- Task description -
All that is needed is a count of the lines in this data that contain the word "locals".

===============

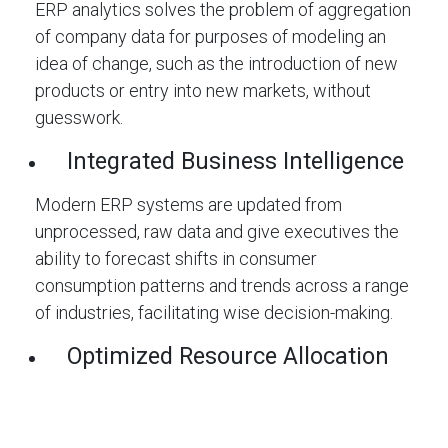
ERP analytics solves the problem of aggregation
of company data for purposes of modeling an
idea of change, such as the introduction of new
products or entry into new markets, without
guesswork.
Integrated Business Intelligence
Modern ERP systems are updated from
unprocessed, raw data and give executives the
ability to forecast shifts in consumer
consumption patterns and trends across a range
of industries, facilitating wise decision-making.
Optimized Resource Allocation
The fact is that ERP analytics helps enterprises
optimize their resources, consider their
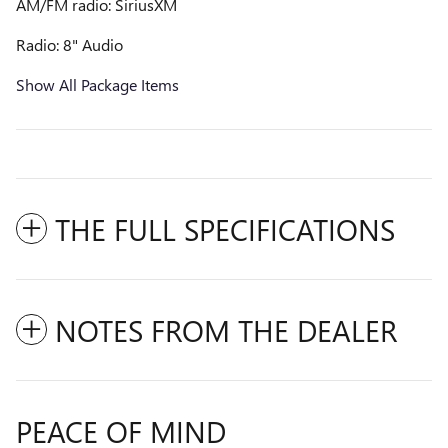
AM/FM radio: SiriusXM
Radio: 8" Audio
Show All Package Items
THE FULL SPECIFICATIONS
NOTES FROM THE DEALER
PEACE OF MIND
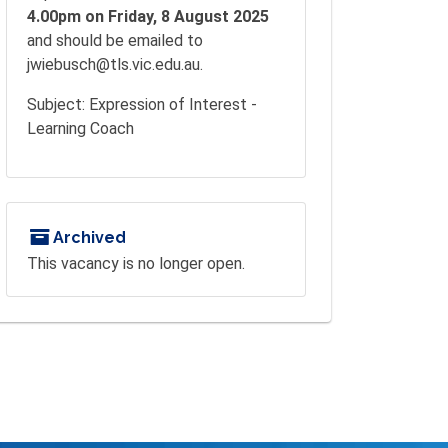
4.00pm on Friday, 8 August 2025
and should be emailed to
jwiebusch@tls.vic.edu.au.
Subject: Expression of Interest -
Learning Coach
Archived
This vacancy is no longer open.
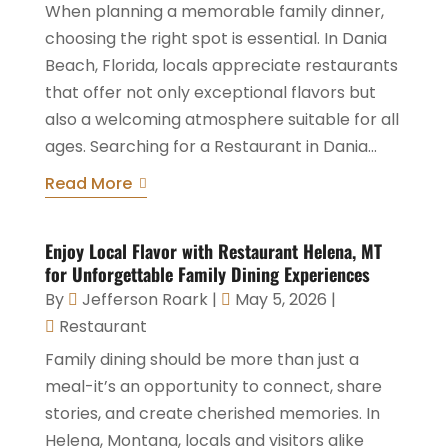
When planning a memorable family dinner,
choosing the right spot is essential. In Dania
Beach, Florida, locals appreciate restaurants
that offer not only exceptional flavors but
also a welcoming atmosphere suitable for all
ages. Searching for a Restaurant in Dania...
Read More
Enjoy Local Flavor with Restaurant Helena, MT
for Unforgettable Family Dining Experiences
By
Jefferson Roark
|
May 5, 2026
|
Restaurant
Family dining should be more than just a
meal-it’s an opportunity to connect, share
stories, and create cherished memories. In
Helena, Montana, locals and visitors alike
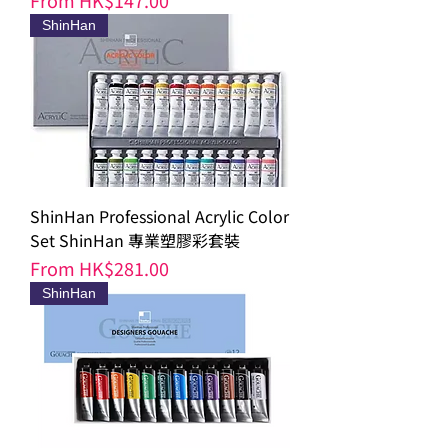
From
HK$147.00
ShinHan
ShinHan Professional Acrylic Color
Set ShinHan 專業塑膠彩套裝
Sale Price
From
HK$281.00
ShinHan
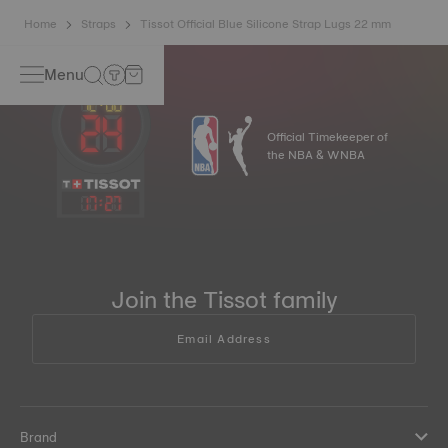
Home
Straps
Tissot Official Blue Silicone Strap Lugs 22 mm
Menu
Official Timekeeper of
the NBA & WNBA
17
:
27
Join the Tissot family
Email Address
Brand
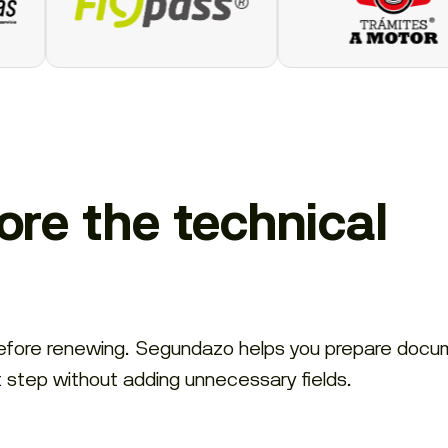
re the technical
before renewing. Segundazo helps you prepare docu
t step without adding unnecessary fields.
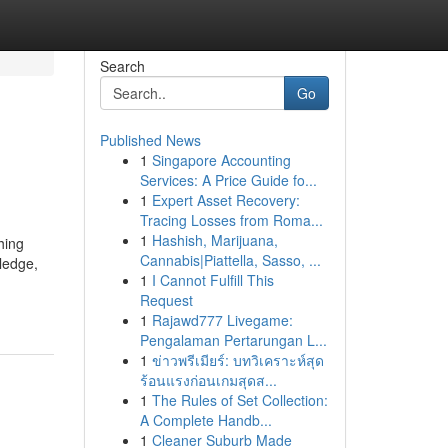
Search
Go
Published News
1
Singapore Accounting
Services: A Price Guide fo...
1
Expert Asset Recovery:
Tracing Losses from Roma...
1
Hashish, Marijuana,
hing
Cannabis|Piattella, Sasso, ...
ledge,
1
I Cannot Fulfill This
Request
1
Rajawd777 Livegame:
Pengalaman Pertarungan L...
1
ข่าวพรีเมียร์: บทวิเคราะห์สุด
ร้อนแรงก่อนเกมสุดส...
1
The Rules of Set Collection:
A Complete Handb...
1
Cleaner Suburb Made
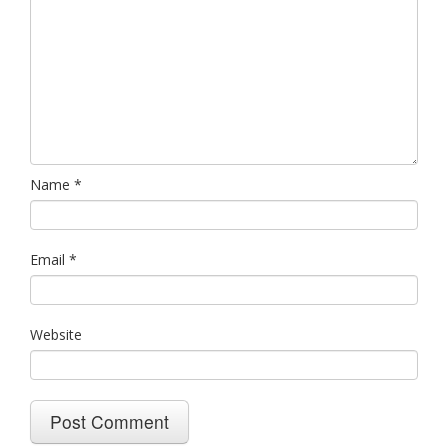
Name
*
Email
*
Website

===============

- Solution for this exercise -
2